(Raw data begins)

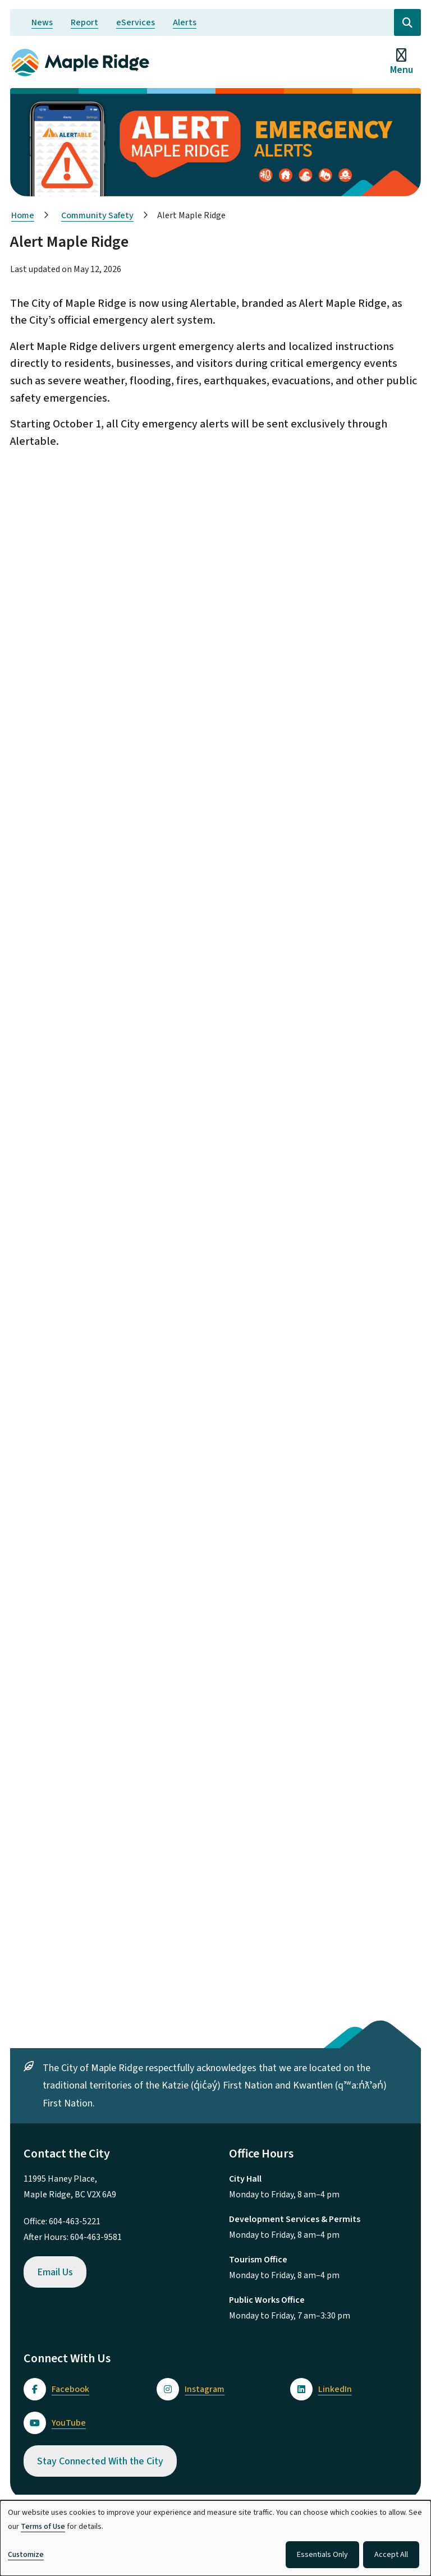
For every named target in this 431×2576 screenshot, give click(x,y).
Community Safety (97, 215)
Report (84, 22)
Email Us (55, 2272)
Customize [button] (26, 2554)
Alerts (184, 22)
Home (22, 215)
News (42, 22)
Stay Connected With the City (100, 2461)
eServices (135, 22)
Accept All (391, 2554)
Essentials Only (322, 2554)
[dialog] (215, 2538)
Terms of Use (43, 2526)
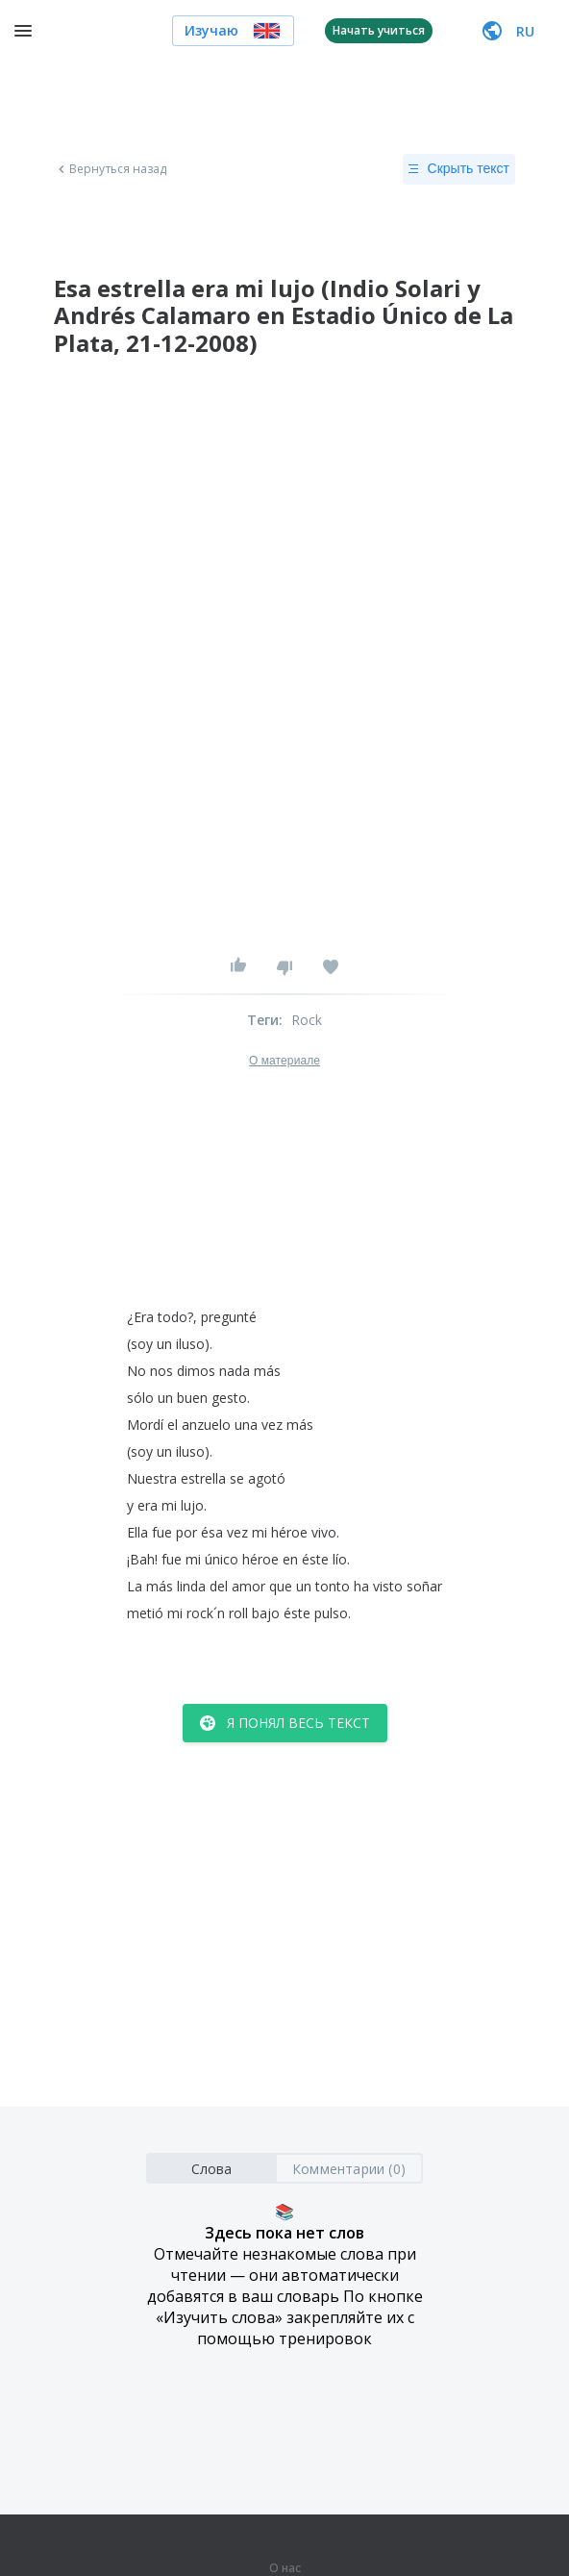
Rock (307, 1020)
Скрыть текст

(Raw data ends)

| Work order |
Take the line that contains "Accept All (391, 2554)" and every line after it up to the end of the records above, and restate them exactly, without the pictures.

| Your solution |
Accept All (391, 2554)
Essentials Only (322, 2554)
[dialog] (215, 2538)
Terms of Use (43, 2526)
Rock (307, 1020)
Скрыть текст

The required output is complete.